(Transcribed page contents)
-- Opening Marker --

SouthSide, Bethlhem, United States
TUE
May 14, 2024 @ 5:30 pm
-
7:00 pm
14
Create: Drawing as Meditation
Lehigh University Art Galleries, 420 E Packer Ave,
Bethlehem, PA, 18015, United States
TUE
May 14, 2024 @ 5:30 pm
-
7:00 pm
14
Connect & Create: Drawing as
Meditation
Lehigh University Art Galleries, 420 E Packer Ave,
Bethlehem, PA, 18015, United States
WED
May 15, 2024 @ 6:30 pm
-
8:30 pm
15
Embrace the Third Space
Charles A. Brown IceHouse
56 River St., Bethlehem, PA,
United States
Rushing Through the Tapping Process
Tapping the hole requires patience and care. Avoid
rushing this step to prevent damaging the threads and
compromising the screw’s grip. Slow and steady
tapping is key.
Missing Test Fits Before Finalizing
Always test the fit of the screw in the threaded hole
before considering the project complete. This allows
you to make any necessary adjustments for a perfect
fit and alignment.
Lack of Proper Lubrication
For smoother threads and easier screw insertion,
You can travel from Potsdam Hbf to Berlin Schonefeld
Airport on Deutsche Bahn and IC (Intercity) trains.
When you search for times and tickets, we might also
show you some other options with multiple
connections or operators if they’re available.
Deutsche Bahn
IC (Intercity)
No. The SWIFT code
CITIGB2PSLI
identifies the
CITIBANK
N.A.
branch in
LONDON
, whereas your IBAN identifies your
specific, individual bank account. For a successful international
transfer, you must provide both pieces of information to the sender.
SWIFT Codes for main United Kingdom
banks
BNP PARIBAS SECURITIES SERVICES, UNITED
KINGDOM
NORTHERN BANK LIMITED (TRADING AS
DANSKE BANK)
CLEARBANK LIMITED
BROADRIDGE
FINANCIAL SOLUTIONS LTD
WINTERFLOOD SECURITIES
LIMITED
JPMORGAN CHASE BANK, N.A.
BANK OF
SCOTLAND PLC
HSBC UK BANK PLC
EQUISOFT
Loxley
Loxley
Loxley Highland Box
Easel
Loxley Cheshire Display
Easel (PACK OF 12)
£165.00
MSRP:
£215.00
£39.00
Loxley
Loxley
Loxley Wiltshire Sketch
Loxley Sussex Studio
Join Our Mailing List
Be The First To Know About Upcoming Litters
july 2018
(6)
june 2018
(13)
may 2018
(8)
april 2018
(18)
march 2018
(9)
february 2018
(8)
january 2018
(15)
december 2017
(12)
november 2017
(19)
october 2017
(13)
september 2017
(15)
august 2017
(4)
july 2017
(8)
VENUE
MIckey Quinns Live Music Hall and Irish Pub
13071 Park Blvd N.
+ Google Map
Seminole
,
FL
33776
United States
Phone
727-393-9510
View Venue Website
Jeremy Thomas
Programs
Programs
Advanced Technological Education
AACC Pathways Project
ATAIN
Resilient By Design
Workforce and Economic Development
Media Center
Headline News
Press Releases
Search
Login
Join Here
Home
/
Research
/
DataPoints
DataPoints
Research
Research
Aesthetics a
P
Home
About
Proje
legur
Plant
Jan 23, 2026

-- Closing Marker --
-- Opening Marker --

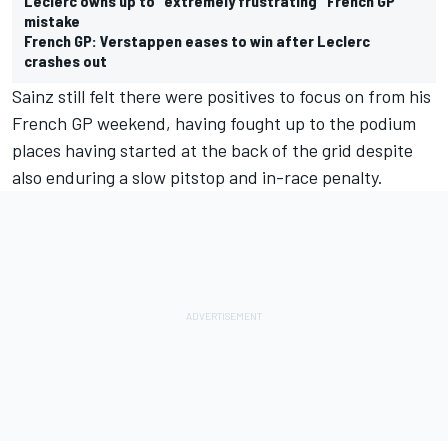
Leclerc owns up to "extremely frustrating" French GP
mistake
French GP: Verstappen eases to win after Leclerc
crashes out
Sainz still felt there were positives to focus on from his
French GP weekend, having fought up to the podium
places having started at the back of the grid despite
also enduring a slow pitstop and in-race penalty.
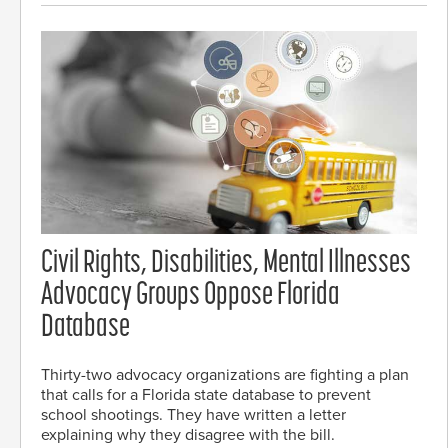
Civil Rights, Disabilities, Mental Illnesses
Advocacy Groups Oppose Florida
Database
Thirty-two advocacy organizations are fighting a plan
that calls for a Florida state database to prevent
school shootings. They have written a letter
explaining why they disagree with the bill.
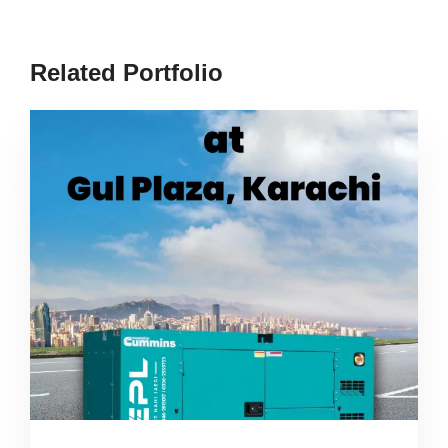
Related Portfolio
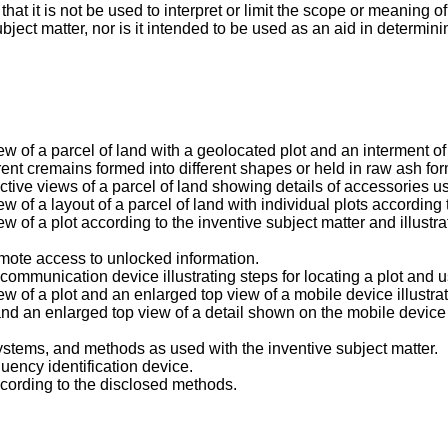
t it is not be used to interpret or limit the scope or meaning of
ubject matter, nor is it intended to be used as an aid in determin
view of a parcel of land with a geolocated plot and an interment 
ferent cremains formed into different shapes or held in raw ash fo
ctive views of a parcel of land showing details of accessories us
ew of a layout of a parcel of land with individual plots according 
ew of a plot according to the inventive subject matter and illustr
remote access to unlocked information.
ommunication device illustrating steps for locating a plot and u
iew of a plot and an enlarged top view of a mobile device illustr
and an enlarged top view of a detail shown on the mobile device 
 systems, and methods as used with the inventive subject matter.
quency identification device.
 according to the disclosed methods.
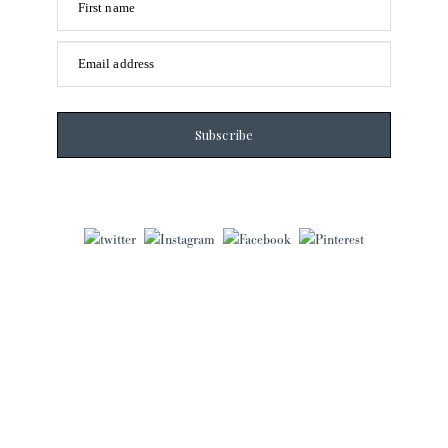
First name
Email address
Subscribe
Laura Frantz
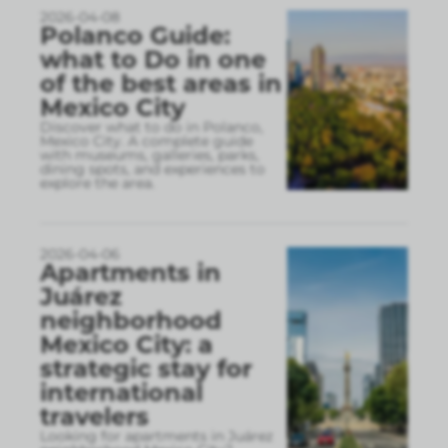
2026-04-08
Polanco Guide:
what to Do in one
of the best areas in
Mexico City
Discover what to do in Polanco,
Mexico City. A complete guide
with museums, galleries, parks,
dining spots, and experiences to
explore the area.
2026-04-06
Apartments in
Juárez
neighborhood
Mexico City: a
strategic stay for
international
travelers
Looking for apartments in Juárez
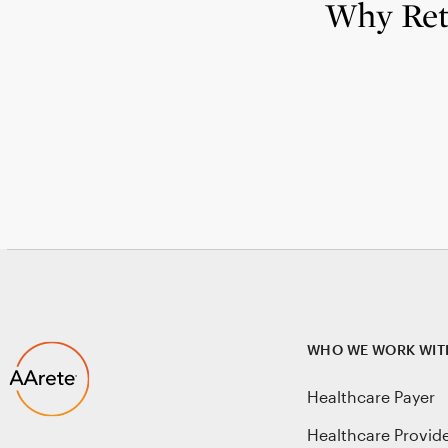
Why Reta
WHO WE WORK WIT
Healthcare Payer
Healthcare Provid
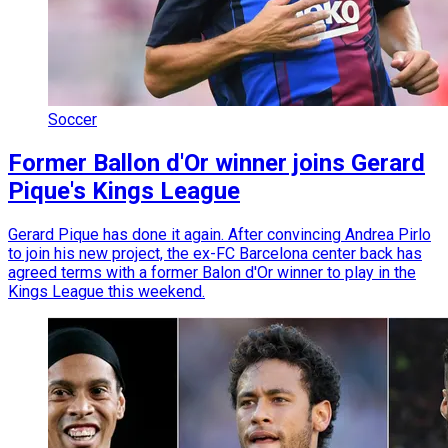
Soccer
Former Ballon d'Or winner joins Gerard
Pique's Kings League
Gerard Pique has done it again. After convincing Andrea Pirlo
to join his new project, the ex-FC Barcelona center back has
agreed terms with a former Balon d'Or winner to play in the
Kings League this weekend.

-- Closing Marker --

(REQUIRED WORK):
Of the lines above, copy only those from the one holding "and an enlarged top view of a detail" to the one holding "Looking for apartments in Juárez", both included, and exclude every image.

(THE COMPLETED TASK):
and an enlarged top view of a detail shown on the mobile device 
 systems, and methods as used with the inventive subject matter.
quency identification device.
 according to the disclosed methods.
First name
Email address
Subscribe
Laura Frantz
2026-04-08
Polanco Guide:
what to Do in one
of the best areas in
Mexico City
Discover what to do in Polanco,
Mexico City. A complete guide
with museums, galleries, parks,
dining spots, and experiences to
explore the area.
2026-04-06
Apartments in
Juárez
neighborhood
Mexico City: a
strategic stay for
international
travelers
Looking for apartments in Juárez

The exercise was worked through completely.